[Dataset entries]

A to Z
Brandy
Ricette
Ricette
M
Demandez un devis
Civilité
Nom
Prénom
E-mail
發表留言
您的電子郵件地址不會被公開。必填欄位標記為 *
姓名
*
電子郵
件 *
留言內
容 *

==

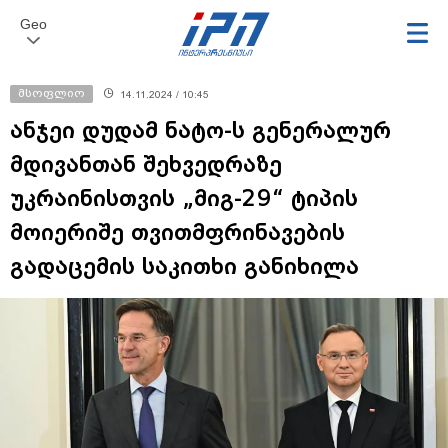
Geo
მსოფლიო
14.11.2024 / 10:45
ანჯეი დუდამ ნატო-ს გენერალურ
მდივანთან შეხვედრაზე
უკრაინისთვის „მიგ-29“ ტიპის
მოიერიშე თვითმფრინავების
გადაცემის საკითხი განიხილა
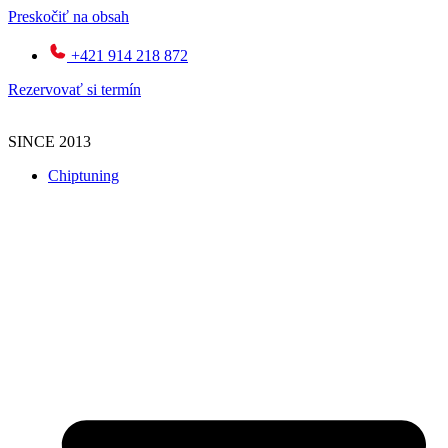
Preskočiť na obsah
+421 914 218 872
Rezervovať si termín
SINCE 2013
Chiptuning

* * *

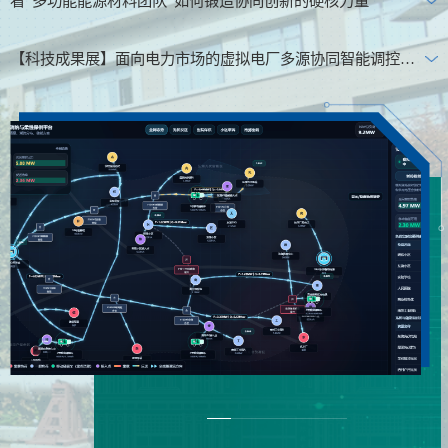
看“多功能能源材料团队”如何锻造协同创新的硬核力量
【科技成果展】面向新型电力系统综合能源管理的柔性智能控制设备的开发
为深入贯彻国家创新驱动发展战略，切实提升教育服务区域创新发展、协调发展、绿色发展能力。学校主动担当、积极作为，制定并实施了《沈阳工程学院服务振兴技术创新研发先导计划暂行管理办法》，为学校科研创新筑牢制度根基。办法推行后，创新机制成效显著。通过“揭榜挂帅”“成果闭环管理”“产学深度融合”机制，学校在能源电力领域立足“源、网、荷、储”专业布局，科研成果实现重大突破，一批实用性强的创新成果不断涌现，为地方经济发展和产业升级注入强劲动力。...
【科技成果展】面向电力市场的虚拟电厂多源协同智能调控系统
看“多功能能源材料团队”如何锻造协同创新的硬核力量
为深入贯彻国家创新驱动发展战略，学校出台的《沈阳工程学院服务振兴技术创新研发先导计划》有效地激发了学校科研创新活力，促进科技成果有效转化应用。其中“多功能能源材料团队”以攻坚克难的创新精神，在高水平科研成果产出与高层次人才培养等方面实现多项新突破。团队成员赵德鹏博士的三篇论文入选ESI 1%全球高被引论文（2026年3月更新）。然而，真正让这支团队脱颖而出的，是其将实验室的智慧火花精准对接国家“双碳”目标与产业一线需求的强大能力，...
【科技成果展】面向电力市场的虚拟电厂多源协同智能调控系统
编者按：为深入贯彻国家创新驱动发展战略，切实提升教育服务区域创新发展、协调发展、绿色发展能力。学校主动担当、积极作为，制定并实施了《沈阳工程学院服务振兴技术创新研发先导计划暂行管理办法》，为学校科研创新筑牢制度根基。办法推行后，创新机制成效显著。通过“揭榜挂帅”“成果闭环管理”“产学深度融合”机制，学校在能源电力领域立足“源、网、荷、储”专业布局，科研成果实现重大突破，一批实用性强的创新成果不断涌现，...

▸ WHAT YOU ARE ASKED TO DO
The only reply wanted is the number of lines in the records above containing the word "切实提升教育服务区域创新发展".

▸ EXERCISE RESULT
2